Salgo precipitadamente, en mi maleta no más que cosas útiles
para este espeso y triste viaje. Me enteré así, por medio de un correo lejano e
intenso donde las lágrimas eran desparramadas a medida que lo leía. Mi amiga,
mi única amiga había fallecido. Cogí un taxi hasta el aeropuerto, un aeropuerto
aglomerado de figuras bailantes a son de sus vuelos. Mi vuelo se hacía tardío
mientras tomaba como de costumbre mi café. Partir a eso de la cinco de la
tarde, tres horas de distancia, tres horas para aliviar mi último beso. Me senté junto a la ventanilla, un cielo
acumulado de nubes me impedía ver esta azul esfera. A medida que el aterrizaje
se aproximaba mis manos sudaban dolor, nerviosismo. Otro aeropuerto, otra
espera del metro que me llevaría a esa gigantesca ciudad. Busqué en el móvil el
lugar del velatorio, un sitio lejano del circular de la mundana urbe. No me imaginaba
que mi amiga viviera tan lejos….tan lejos de los pilares de cemento y asfalto,
en un pueblo lejano, casi deshabitado. Llegué como perdida, con el aroma de las
brutas arboledas en un monte donde las pisadas se hacen huecas para personas
ajenas a la naturaleza. Entre en una casa, una casa donde el olor a estiércol y
a queso amenizaba el ambiente, una atmósfera rara, una hábitat revolviendo mi estómago.

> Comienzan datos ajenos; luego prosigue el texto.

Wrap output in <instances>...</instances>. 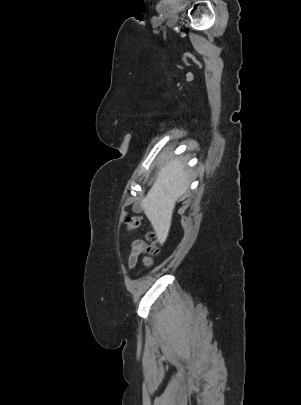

Me enderecé y observada por trajes negros entre donde ella estaba. Un balanceo de
cansancio sucedía en mi pero, tenía que ser vertical, besar esa frente remota
de mi existencia. No lo entiendo, me pregunté. Pasa la vida y la sombra oscura
de la muerte danza con sus alfileres y antorchas a nuestro derredor. Cuatro hombres de negro también entraron donde ella
estaba y yo, subieron el ataúd a su hombros y descubierto avanzaron al exterior
de aquella vieja casa. Mi compresión se hizo más difícil. Se fueron y dejaron
el ataúd destapado ante lo que supongo que era su casa ¡Qué hacer¡ Grite que
volvieran una y otra vez, se giraron. No, respondieron. Ya los lobos se
encargarán de ella. Estremecimiento absoluto, temor vertiginoso en el manar de
mi temblor ¿Qué lobos?, grité y grité de nuevo de rodillas, al lado del cuerpo
inerte y pálido de mi amiga. Se aproximó un joven de negro en un carro, me miro
con sus ojos azules, con sus ojos grises, con sus ojos verdes, no…no lo sé. Lo
que dicen es cierto, ella ya no existe, así se confundirán y esta noche de
verano y calor podremos dormir tranquilos con nuestro ganado, dijo el chico
pasivo ¡Qué horror¡ Terrible sucesos transcurrían y yo estática no sabía qué
hacer, sola, con una brisa insultante saqué su cuerpo y me puse ante su vieja
casa a cavar y cavar. No me reconocía, no era yo, sino una fuerza de la
reconditez la que me llevó hacer una fosa y echar su cuerpo. Ya no había
llantos, ni pena….la desesperación de cubrirla de esa tierra podía más. Un
aullido, dos aullidos, tres aullidos etc. No sé…no sé cómo pude depositar
grandes piedras en su tumba para que ellos no escarbarán. Y me encerré hasta el
amanecer. Salí de allí despacio, insegura, con la lentitud de lo grotesco. No
había nadie, llamé con celeridad un taxi. Cuando llegué al aeropuerto de nuevo
me di cuenta que había dejado mi equipaje y que la fosa cavada estaba vacía.
Qué hacer, me pregunté. Tal vez ella lo quería así, morir en medio de la
cultura y costumbres de un pueblo ajena para nuestro entender.